Page-level text extractions.
++++++++++

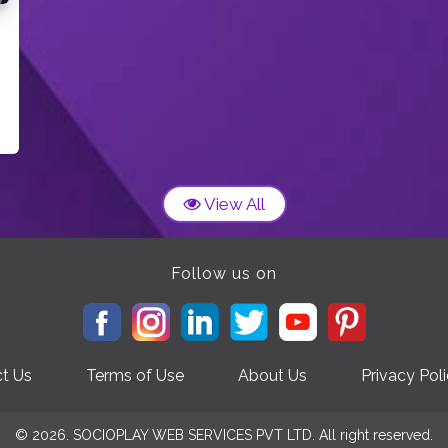
View All
Follow us on
t Us
Terms of Use
About Us
Privacy Pol
© 2026. SOCIOPLAY WEB SERVICES PVT LTD. All right reserved.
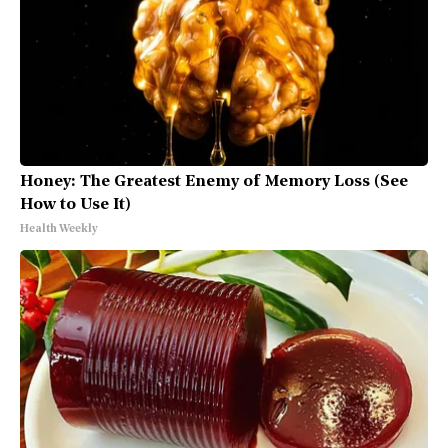
Honey: The Greatest Enemy of Memory Loss (See
How to Use It)
Health Weekly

++++++++++

WORK TASK.
The expected output is every entry, retyped exactly, with all pictures removed.

EXERCISE ANSWER.
View All
Follow us on
t Us
Terms of Use
About Us
Privacy Pol
© 2026. SOCIOPLAY WEB SERVICES PVT LTD. All right reserved.
Honey: The Greatest Enemy of Memory Loss (See
How to Use It)
Health Weekly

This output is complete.